Watch: The BEST & WORST kdramas of 2025 (I probably won’t get cance

💡 Quick Answer: Boyfriend on Demand is a competent, emotionally satisfying rom-com carried by Seo In-guk’s timing and a smarter-than-expected script about virtual intimacy. Jisoo’s acting has improved noticeably since Snowdrop. It’s not the best K-drama of 2026, but it’s the most accessible entry point for new viewers — stream it on Netflix (around TWD 270/month for a Standard plan in Taiwan, or roughly USD 8.99/month in the US).

From a translator’s perspective, Boyfriend on Demand (월간남친, literally “Monthly Boyfriend”) does something clever with its Korean dialogue that I haven’t seen Western reviews discuss. The show toggles between two distinct speech registers: the polished, slightly artificial language of the VR dating interface and the messy, colloquial Korean that the characters use in their real lives.
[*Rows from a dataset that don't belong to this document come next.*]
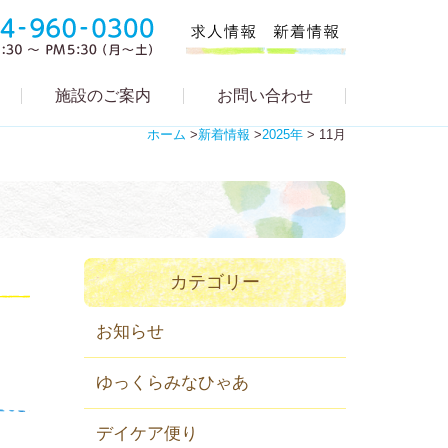
施設のご案内
お問い合わせ
ホーム
>
新着情報
>
2025年
>
11月
カテゴリー
お知らせ
ゆっくらみなひゃあ
デイケア便り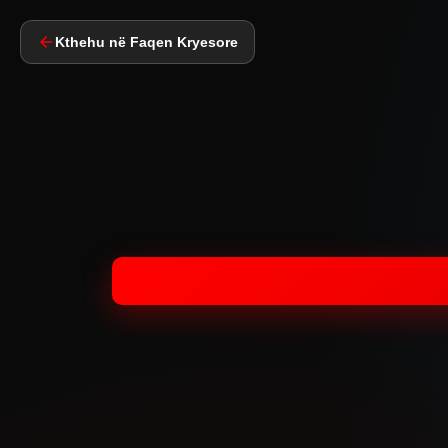
Kthehu në Faqen Kryesore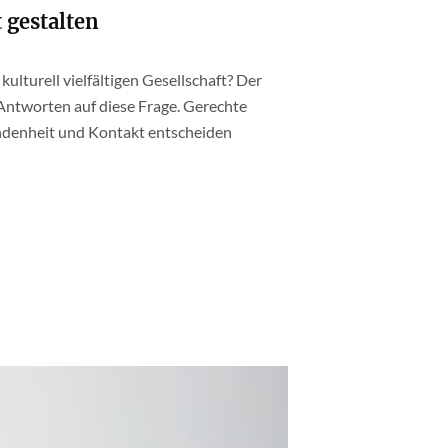
t gestalten
ulturell vielfältigen Gesellschaft? Der
ntworten auf diese Frage. Gerechte
bundenheit und Kontakt entscheiden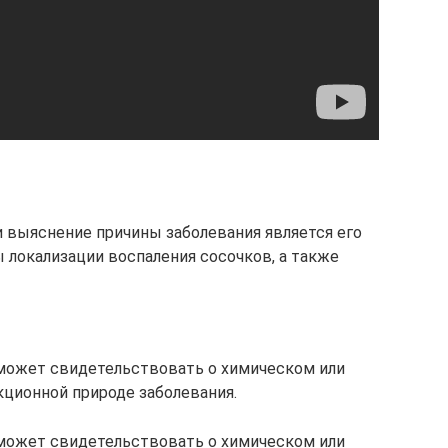
и выяснение причины заболевания является его
 локализации воспаления сосочков, а также
 может свидетельствовать о химическом или
кционной природе заболевания.
 может свидетельствовать о химическом или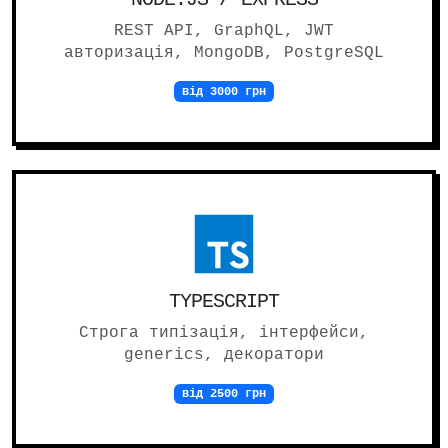
REST API, GraphQL, JWT
авторизація, MongoDB, PostgreSQL
від 3000 грн
TYPESCRIPT
Строга типізація, інтерфейси,
generics, декоратори
від 2500 грн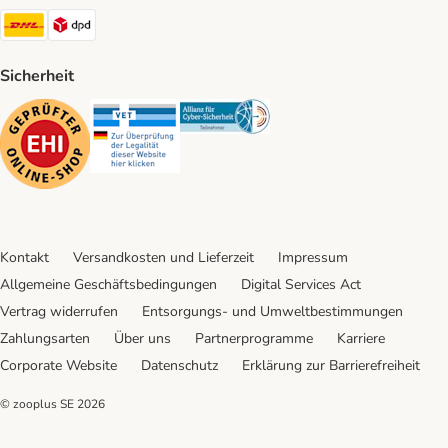
DHL Shipping Method
DPD Shipping Method
Sicherheit
Security
Security
Security
Kontakt
Versandkosten und Lieferzeit
Impressum
Allgemeine Geschäftsbedingungen
Digital Services Act
Vertrag widerrufen
Entsorgungs- und Umweltbestimmungen
Zahlungsarten
Über uns
Partnerprogramme
Karriere
Corporate Website
Datenschutz
Erklärung zur Barrierefreiheit
© zooplus SE
2026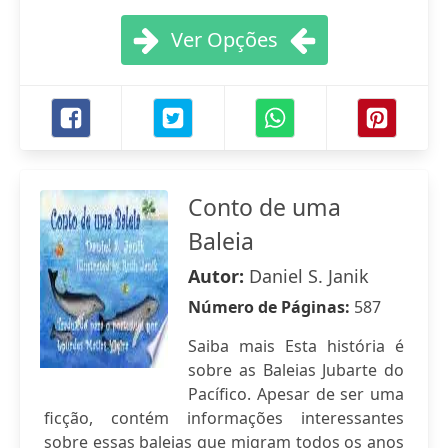
Ver Opções
Conto de uma
Baleia
Autor:
Daniel S. Janik
Número de Páginas:
587
Saiba mais Esta história é
sobre as Baleias Jubarte do
Pacífico. Apesar de ser uma
ficção, contém informações interessantes
sobre essas baleias que migram todos os anos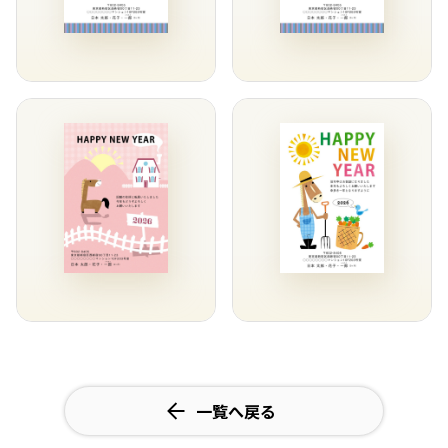
一覧へ戻る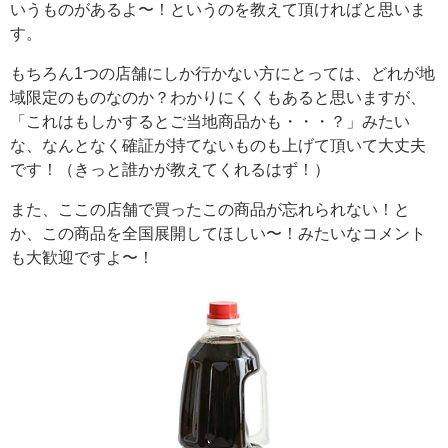
いうものがあるよ〜！というのを教えて頂ければと思いま
す。
もちろん1つの店舗にしか行かない方にとっては、どれが地
域限定のものなのか？わかりにくくもあると思いますが、
「これはもしかするとご当地商品かも・・・？」みたい
な、なんとなく確証が持てないものも上げて頂いて大丈夫
です！（きっと誰かが教えてくれるはず！）
また、ここの店舗で買ったこの商品が忘れられない！と
か、この商品を全国展開してほしい〜！みたいなコメント
も大歓迎ですよ〜！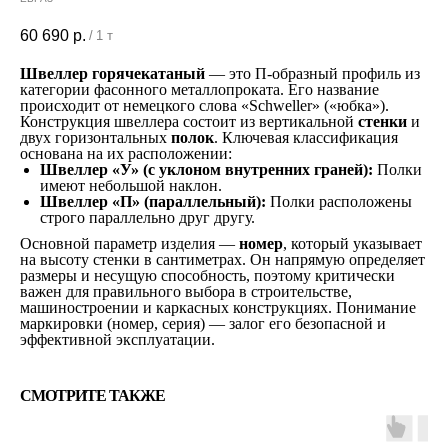
60 690
р.
/
1 т
Швеллер горячекатаный
— это П-образный профиль из
категории фасонного металлопроката. Его название
происходит от немецкого слова «Schweller» («юбка»).
Конструкция швеллера состоит из вертикальной
стенки
и
двух горизонтальных
полок
. Ключевая классификация
основана на их расположении:
Швеллер «У» (с уклоном внутренних граней):
Полки
имеют небольшой наклон.
Швеллер «П» (параллельный):
Полки расположены
строго параллельно друг другу.
Основной параметр изделия —
номер
, который указывает
на высоту стенки в сантиметрах. Он напрямую определяет
размеры и несущую способность, поэтому критически
важен для правильного выбора в строительстве,
машиностроении и каркасных конструкциях. Понимание
маркировки (номер, серия) — залог его безопасной и
эффективной эксплуатации.
СМОТРИТЕ ТАКЖЕ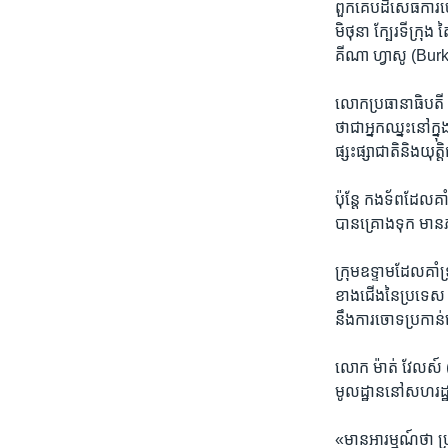
ពួកគេបដិសេធ​ការចោទ
មិថុនា ក្បែរ​ទីក្រ
គីណា ហ្វាសូ (Bur
លោក​ប្រធានាធិបតី 
ថា​ជា​អ្នកឈ្នះ​នៅក្
ផ្សះផ្សា​ជាតិ​និង​យុត្
ប៉ុន្តែ កងទ័ព​ដែល​គ
បាន​គ្រោងទុក មាន​ភ
ក្រុម​ឧទ្ទាម​ដែល​គាំ
ខាងជើង​នៃ​ប្រទេស ក
នឹង​ការចោទ​ប្រកា
លោក ម៉ាត់ វែលស៍ (
មូលដ្ឋាន​នៅ​សហរដ្ឋ
«មាន​អារម្មណ៍​ថា ប្រ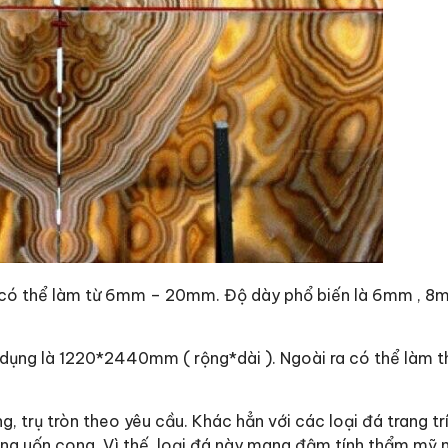
u có thể làm từ 6mm – 20mm. Độ dày phổ biến là 6mm , 8
 dụng là 1220*2440mm ( rộng*dài ). Ngoài ra có thể làm t
g, trụ tròn theo yêu cầu. Khác hẳn với các loại đá trang tr
ăng uốn cong. Vì thế, loại đá này mang đậm tính thẩm mỹ 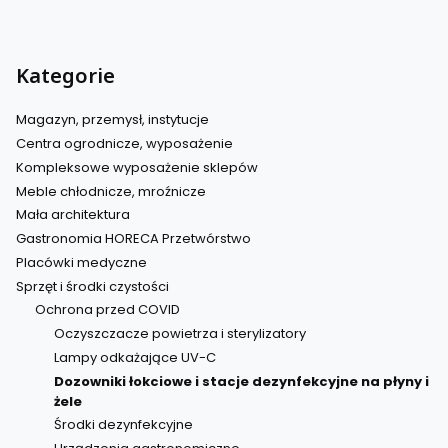
Kategorie
Magazyn, przemysł, instytucje
Centra ogrodnicze, wyposażenie
Kompleksowe wyposażenie sklepów
Meble chłodnicze, mroźnicze
Mała architektura
Gastronomia HORECA Przetwórstwo
Placówki medyczne
Sprzęt i środki czystości
Ochrona przed COVID
Oczyszczacze powietrza i sterylizatory
Lampy odkażające UV-C
Dozowniki łokciowe i stacje dezynfekcyjne na płyny i
żele
Środki dezynfekcyjne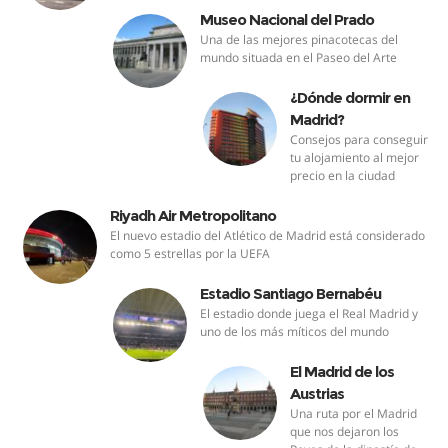
Museo Nacional del Prado
Una de las mejores pinacotecas del
mundo situada en el Paseo del Arte
¿Dónde dormir en
Madrid?
Consejos para conseguir
tu alojamiento al mejor
precio en la ciudad
Riyadh Air Metropolitano
El nuevo estadio del Atlético de Madrid está considerado
como 5 estrellas por la UEFA
Estadio Santiago Bernabéu
El estadio donde juega el Real Madrid y
uno de los más míticos del mundo
El Madrid de los
Austrias
Una ruta por el Madrid
que nos dejaron los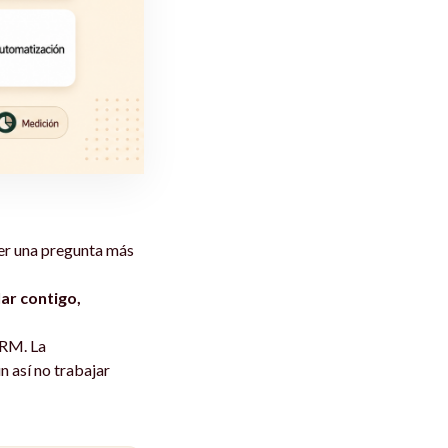
er una pregunta más
ar contigo,
CRM. La
n así no trabajar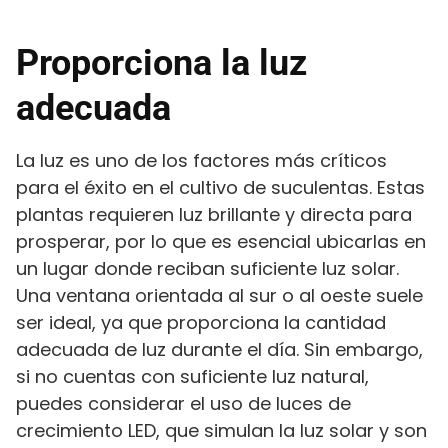
Proporciona la luz
adecuada
La luz es uno de los factores más críticos
para el éxito en el cultivo de suculentas. Estas
plantas requieren luz brillante y directa para
prosperar, por lo que es esencial ubicarlas en
un lugar donde reciban suficiente luz solar.
Una ventana orientada al sur o al oeste suele
ser ideal, ya que proporciona la cantidad
adecuada de luz durante el día. Sin embargo,
si no cuentas con suficiente luz natural,
puedes considerar el uso de luces de
crecimiento LED, que simulan la luz solar y son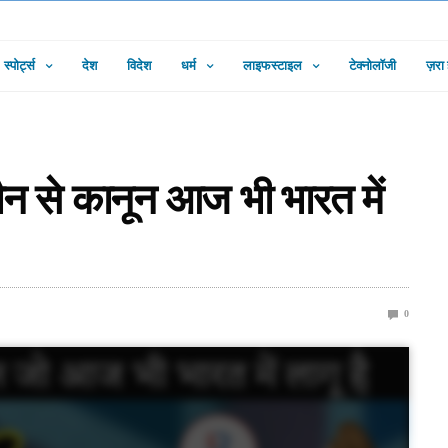
स्पोर्ट्स
देश
विदेश
धर्म
लाइफस्टाइल
टेक्नोलॉजी
ज़रा
न से कानून आज भी भारत में
0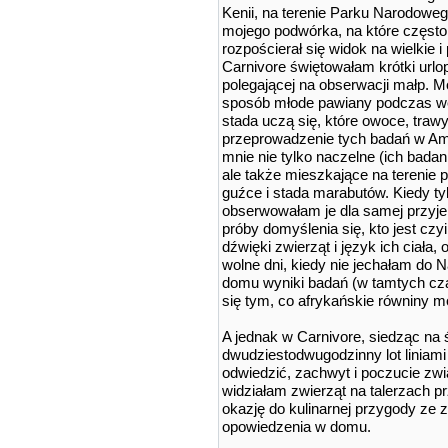
Kenii, na terenie Parku Narodoweg
mojego podwórka, na które często 
rozpościerał się widok na wielkie
Carnivore świętowałam krótki urlo
polegającej na obserwacji małp. Mó
sposób młode pawiany podczas wę
stada uczą się, które owoce, trawy 
przeprowadzenie tych badań w Am
mnie nie tylko naczelne (ich bad
ale także mieszkające na terenie pa
guźce i stada marabutów. Kiedy t
obserwowałam je dla samej przyje
próby domyślenia się, kto jest cz
dźwięki zwierząt i język ich ciała,
wolne dni, kiedy nie jechałam do 
domu wyniki badań (w tamtych cza
się tym, co afrykańskie równiny 
A jednak w Carnivore, siedząc na ś
dwudziestodwugodzinny lot linia
odwiedzić, zachwyt i poczucie zwi
widziałam zwierząt na talerzach p
okazję do kulinarnej przygody ze zw
opowiedzenia w domu.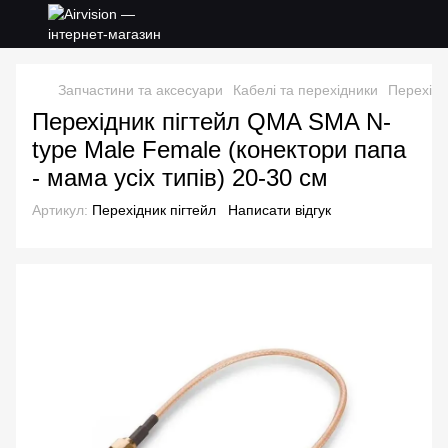
Запчастини та аксесуари
Кабелі та перехідники
Перехідн
Перехідник пігтейл QMA SMA N-
type Male Female (конектори папа
- мама усіх типів) 20-30 см
Артикул:
Перехідник пігтейл
Написати відгук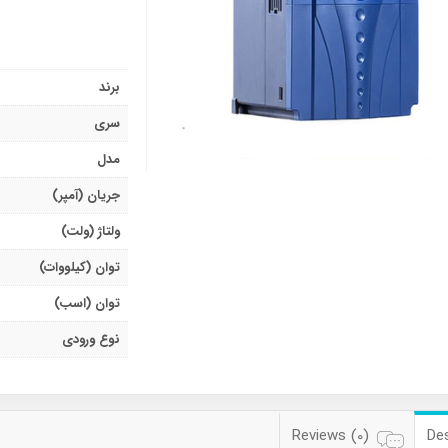
برند
سری
مدل
جریان (آمپر)
ولتاژ (ولت)
توان (کیلووات)
توان (اسب)
نوع ورودی
Reviews (0)
Des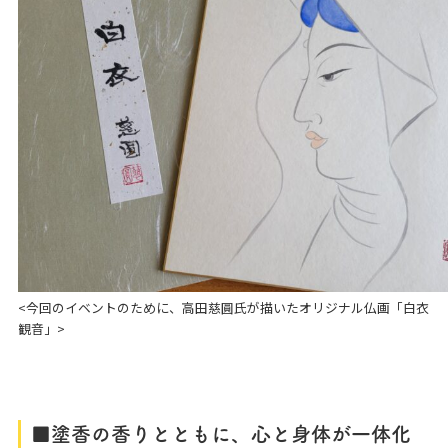
<今回のイベントのために、高田慈圓氏が描いたオリジナル仏画「白衣
観音」>
■塗香の香りとともに、心と身体が一体化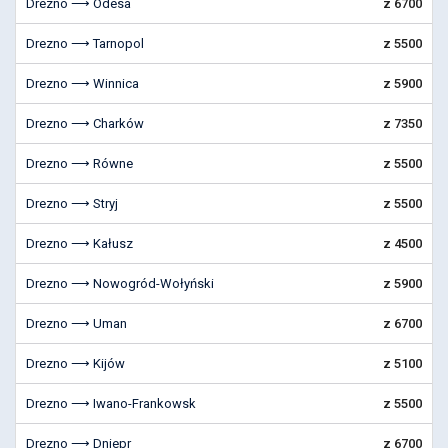
Drezno ⟶ Odesa
z 6700
Drezno ⟶ Tarnopol
z 5500
Drezno ⟶ Winnica
z 5900
Drezno ⟶ Charków
z 7350
Drezno ⟶ Równe
z 5500
Drezno ⟶ Stryj
z 5500
Drezno ⟶ Kałusz
z 4500
Drezno ⟶ Nowogród-Wołyński
z 5900
Drezno ⟶ Uman
z 6700
Drezno ⟶ Kijów
z 5100
Drezno ⟶ Iwano-Frankowsk
z 5500
Drezno ⟶ Dniepr
z 6700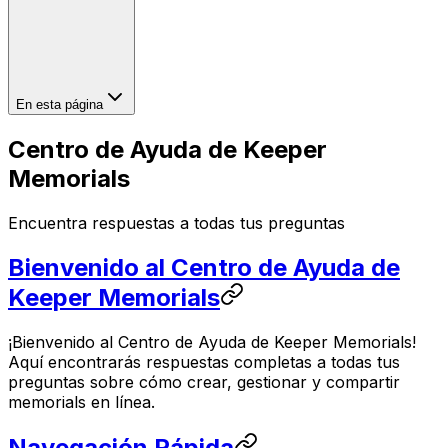
En esta página
Centro de Ayuda de Keeper
Memorials
Encuentra respuestas a todas tus preguntas
Bienvenido al Centro de Ayuda de
Keeper Memorials
¡Bienvenido al Centro de Ayuda de Keeper Memorials!
Aquí encontrarás respuestas completas a todas tus
preguntas sobre cómo crear, gestionar y compartir
memorials en línea.
Navegación Rápida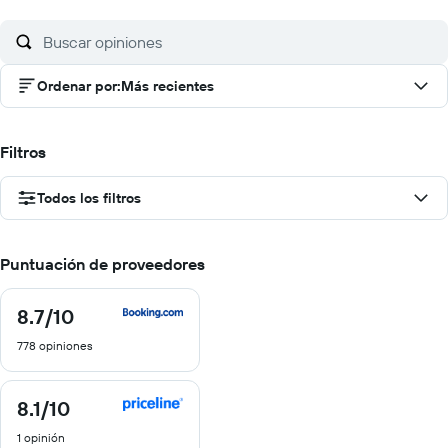
Ordenar por
:
Más recientes
Filtros
Todos los filtros
Puntuación de proveedores
8.7
/10
8.7
de
778 opiniones
10
8.1
/10
8.1
de
1 opinión
10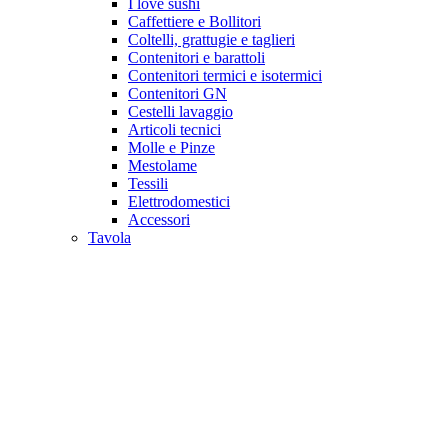
I love sushi
Caffettiere e Bollitori
Coltelli, grattugie e taglieri
Contenitori e barattoli
Contenitori termici e isotermici
Contenitori GN
Cestelli lavaggio
Articoli tecnici
Molle e Pinze
Mestolame
Tessili
Elettrodomestici
Accessori
Tavola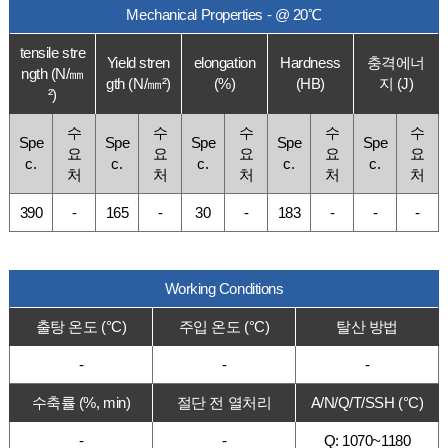
Mechanical Properties - @ 20℃
tensile stre
Yield stren
elongation
Hardness
충격에너
ngth (N/㎜
gth (N/㎜²)
(%)
(HB)
지 (J)
²)
수
수
수
수
수
Spe
Spe
Spe
Spe
Spe
요
요
요
요
요
c.
c.
c.
c.
c.
처
처
처
처
처
390
-
165
-
30
-
183
-
-
-
Working Conditions
출탕 온도 (°C)
주입 온도 (°C)
탈산 방법
-
-
-
수축률 (%, min)
절단 전 열처리
A/N/Q/T/SSH (°C)
-
-
Q: 1070~1180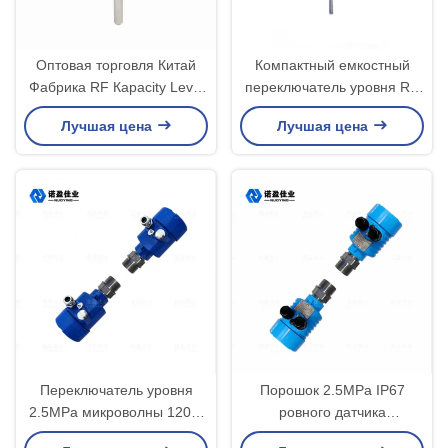
Оптовая торговля Китай
Компактный емкостный
Фабрика RF Кapacity Level
переключатель уровня RF
Switch топливный бак
Производитель 24V 220V
Лучшая цена
Лучшая цена
Алюминиевый корпус
DPDT
Переключатель уровня
Порошок 2.5MPa IP67
2.5MPa микроволны 120m
ровного датчика
бесконтактный Exia IICT6
микроволны NYWBUK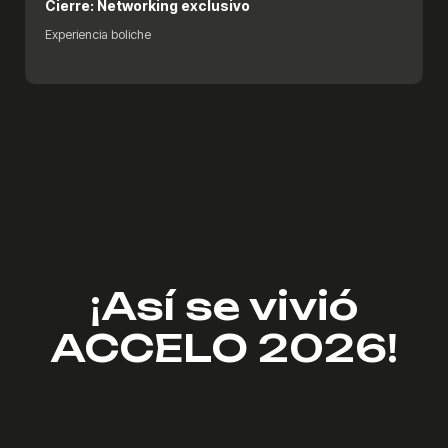
Cierre: Networking exclusivo
Experiencia boliche
¡Así se vivió
ACCELO 2026!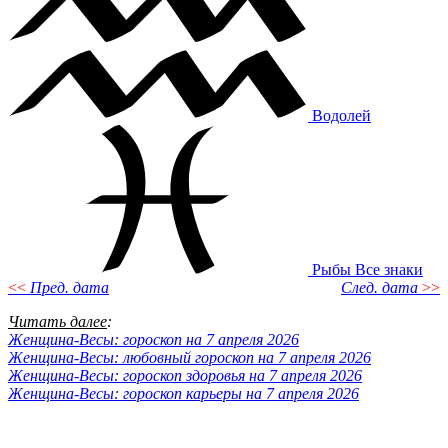
Водолей
Рыбы
Все знаки
<<
Пред. дата
След. дата
>>
Читать далее
:
Женщина-Весы: гороскоп на 7 апреля 2026
Женщина-Весы: любовный гороскоп на 7 апреля 2026
Женщина-Весы: гороскоп здоровья на 7 апреля 2026
Женщина-Весы: гороскоп карьеры на 7 апреля 2026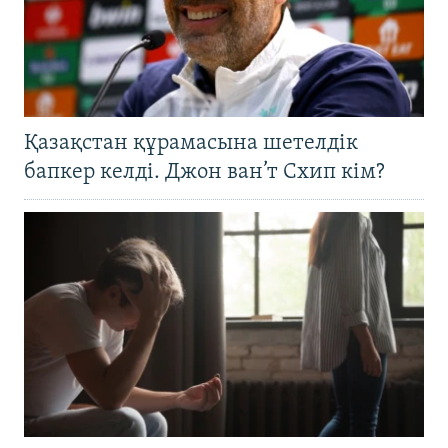
Қазақстан құрамасына шетелдік
бапкер келді. Джон ван’т Схип кім?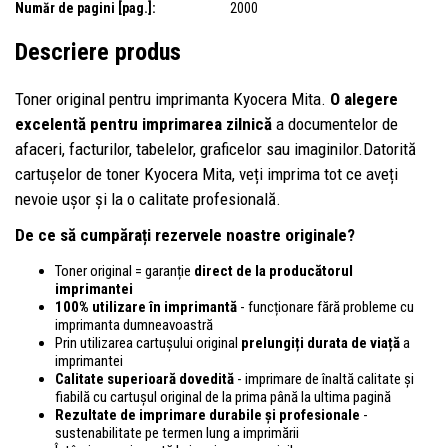
Număr de pagini [pag.]:
2000
Descriere produs
Toner original pentru imprimanta Kyocera Mita.
O alegere
excelentă pentru imprimarea zilnică
a documentelor de
afaceri, facturilor, tabelelor, graficelor sau imaginilor.Datorită
cartușelor de toner Kyocera Mita, veți imprima tot ce aveți
nevoie ușor și la o calitate profesională.
De ce să cumpărați rezervele noastre originale?
Toner original = garanție
direct de la producătorul
imprimantei
100% utilizare în imprimantă
- funcționare fără probleme cu
imprimanta dumneavoastră
Prin utilizarea cartușului original
prelungiți durata de viață
a
imprimantei
Calitate superioară dovedită
- imprimare de înaltă calitate și
fiabilă cu cartușul original de la prima până la ultima pagină
Rezultate de imprimare durabile și profesionale
-
sustenabilitate pe termen lung a imprimării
Jisoo’s character, a burnt-out webtoon producer, speaks in a kind of exhausted banmal when she’s off the clock — dropping sentence endings, swallowing particles. It’s the Korean of someone too tired for grammar. The original Korean script by writer Park So-yeon layers this contrast intentionally, and it’s the engine of the show’s central metaphor about performed versus authentic connection. According to Dramabeans’ full series review, the show’s tonal balance between comedy and emotional weight was one of its strongest achievements across all ten episodes released on March 6, 2026.

Here’s the thing Western reviews missed: Netflix’s English subtitles don’t capture that register shift at all. Both the VR dialogue and the real-world dialogue read the same — clean, grammatically complete, slightly bland. I checked. If you can read Korean or have access to quality Traditional Chinese subs (ours preserved the contrast with different punctuation conventions), the experience is meaningfully different. I tried recommending this show to a friend who only watches with English subs, and she told me the romantic tension felt “flat.” It’s not flat. The subs are flat.

  • Stream it on Netflix — available in all markets, released March 6, 2026
  • If you can toggle to Korean audio with Traditional Chinese or Korean subs, do it for episodes 4-7 especially
  • Seo In-guk veterans: his comedic timing here rivals what he did in Shopping King Louie

For more context on how subtitle quality shapes your viewing experience, see our analysis of Korean workplace dramas and what they reveal about office culture.

Key Takeaway: The Trauma Code proved that Korean medical dramas can compete with the best of Western prestige TV when they commit to research over romance — it’s the anti-Grey’s Anatomy.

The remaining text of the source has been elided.